Neben dem sozialen und respektvollen Umgang miteinander kann sich der Durchschnittsdeutsche gerne noch mehr beim Japaner abgucken. Zum Beispiel wie man Dinge mit Herz und Hand anpackt, mit Herz und Hand am Ball bleibt, um sie schliesslich mit Herz und Hand zu Ende zu bringen. So oder so ähnlich darf die (Erfolgs-)Story von ONE OK ROCK in die Geschichtsbücher übergetragen werden. Natürlich nicht, ohne mindestens bei jedem zweiten Song auf "35XXXV" lobend Produzent John Feldman zu erwähnen.
Denn was dieser anpackt, ist salopp gesagt mittlerweile sofort herauszusieben. Das Konzept des amerikanischen Teeniecore ist noch lange nicht erschöpft - im Gegenteil: Die Kuh wird jetzt sogar im Fernen Osten gemolken. Hier kommen ONE OK ROCK mit vielleicht bescheuertem Bandnamen aber amtlichem Backcatalogue ins Spiel. Piekfein zischen Snare und Becken, wenn "Take Me To The Top" an den Start geht und direkt Feldmans Buddys STORY OF THE YEAR oder SAOSIN mit ins Boot holt. Glasklarer Pop trifft auf stampfende Drums, dazu reiht die Band Gitarren und Chöre feinsäuberlich übereinander auf. "Suddenly" macht es sich genauso leicht und guckt sich Refraingeschehen und Atmosphäre schamlos bei YELLOWCARD ab. So unschön sich dieses Namedropping-Borbardement liest, so unschön verhält es sich mit der Eigenständigkeit oder Innovation der dreizehn polierten Songs. Keine(r) unter den zehntausenden von aufgeregten Besucher(inne)n, die ONE OK ROCK locker in die Stadien ihrer Heimat locken, soll ohne Herzschmerzballade entlassen werden. Demnach leisten "Heartache" und "Good Goodbye" gute Arbeit. Schmacht und synthetische Streicher, wie sie von ALL TIME LOW zur Genüge serviert wurden, zählen bei Taka, Toru, Ryota und Drummer Tomoya zum Tagesgeschäft. Aufgenommen wurde das siebte Album natürlich in Los Angeles, denn unter der Dauersonne Kaliforniens gedeiht ein Breitband-Rocksong wie "Cry Out" nun mal am besten. Das Stück ist ein liebevoller Querverweis an THE USED, inhaltlich soll es dazu nicht zu vertieft zugehen: "Memory memory now you´re nothing but a memory memory now - you're burning out / Go on and fuck yourself" heisst es bei "Memories", dass unauffällig japanische Lyrics unter die englischen mischt.
Mit Hinblick auf die musikalische Entwicklung der jungen Band wirkt "35XXXV" synthetisch aufgehübscht und in die Moderne gezerrt. Klammerten sich ONE OK ROCK zuvor an Vorbilder wie LINKIN PARK oder GOOD CHARLOTTE, so liebäugelt nicht bloss "Suddenly" klar mit dem aktuellen US-Posthardcore-/Stadionrocksound.

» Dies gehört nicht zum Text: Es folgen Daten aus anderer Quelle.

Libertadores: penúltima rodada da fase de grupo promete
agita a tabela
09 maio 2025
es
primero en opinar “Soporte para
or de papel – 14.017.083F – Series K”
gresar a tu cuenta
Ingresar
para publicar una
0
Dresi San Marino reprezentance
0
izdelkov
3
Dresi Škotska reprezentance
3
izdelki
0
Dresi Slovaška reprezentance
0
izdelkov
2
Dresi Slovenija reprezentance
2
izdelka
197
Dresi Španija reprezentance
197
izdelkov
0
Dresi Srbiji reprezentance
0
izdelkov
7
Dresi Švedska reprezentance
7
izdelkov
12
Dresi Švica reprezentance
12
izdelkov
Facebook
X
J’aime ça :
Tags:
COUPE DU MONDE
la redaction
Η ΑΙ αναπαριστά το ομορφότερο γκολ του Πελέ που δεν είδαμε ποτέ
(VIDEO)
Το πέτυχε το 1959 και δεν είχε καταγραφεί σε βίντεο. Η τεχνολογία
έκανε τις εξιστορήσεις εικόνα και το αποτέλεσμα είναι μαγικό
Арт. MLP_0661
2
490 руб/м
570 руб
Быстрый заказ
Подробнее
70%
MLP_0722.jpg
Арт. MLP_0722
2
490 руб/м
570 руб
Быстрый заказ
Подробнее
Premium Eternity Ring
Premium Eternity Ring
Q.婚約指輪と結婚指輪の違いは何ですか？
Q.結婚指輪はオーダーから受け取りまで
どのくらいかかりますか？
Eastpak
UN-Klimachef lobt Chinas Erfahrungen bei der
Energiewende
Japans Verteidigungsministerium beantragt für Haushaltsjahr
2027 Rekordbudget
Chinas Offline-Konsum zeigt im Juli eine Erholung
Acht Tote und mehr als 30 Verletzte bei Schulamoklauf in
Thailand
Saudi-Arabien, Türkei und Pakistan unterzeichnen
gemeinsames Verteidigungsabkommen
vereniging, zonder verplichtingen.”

Oder anders gesagt: Kein Takt wird hier dem Zufall überlassen. Das flippige Partyboy-Kaliber "Paper Planes" (mit passendem Gastauftritt von Kellin Quinn / SLEEPING IN SIRENS) ist schon fast zuviel des Guten, zuvor darf sich auch Warped-Tour-Kollege Tyler Carter (ISSUES, WOE, IS ME) auf "Decision" verewigen. Vielleicht nicht zuletzt wegen dem übereifrigen Zutun von Produzent John Feldman ist "35XXXV" ein schlüssiges, lupenreines Album das mit haufenweise Popappeal statt Schönheitsfehlern trumpft.